Data below:

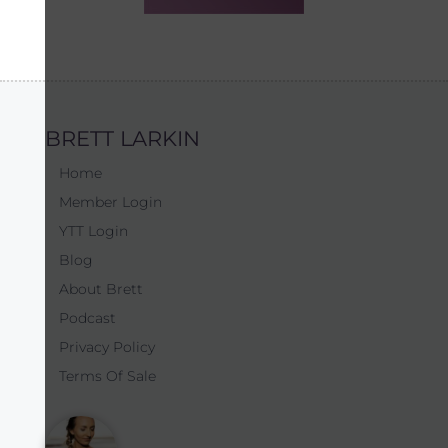
BRETT LARKIN
Home
Member Login
YTT Login
Blog
About Brett
Podcast
Privacy Policy
Terms Of Sale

End of Data.

* _Work task_
Pictures stay out of this copy; write out the entries above exactly.

* _Your response_
BRETT LARKIN
Home
Member Login
YTT Login
Blog
About Brett
Podcast
Privacy Policy
Terms Of Sale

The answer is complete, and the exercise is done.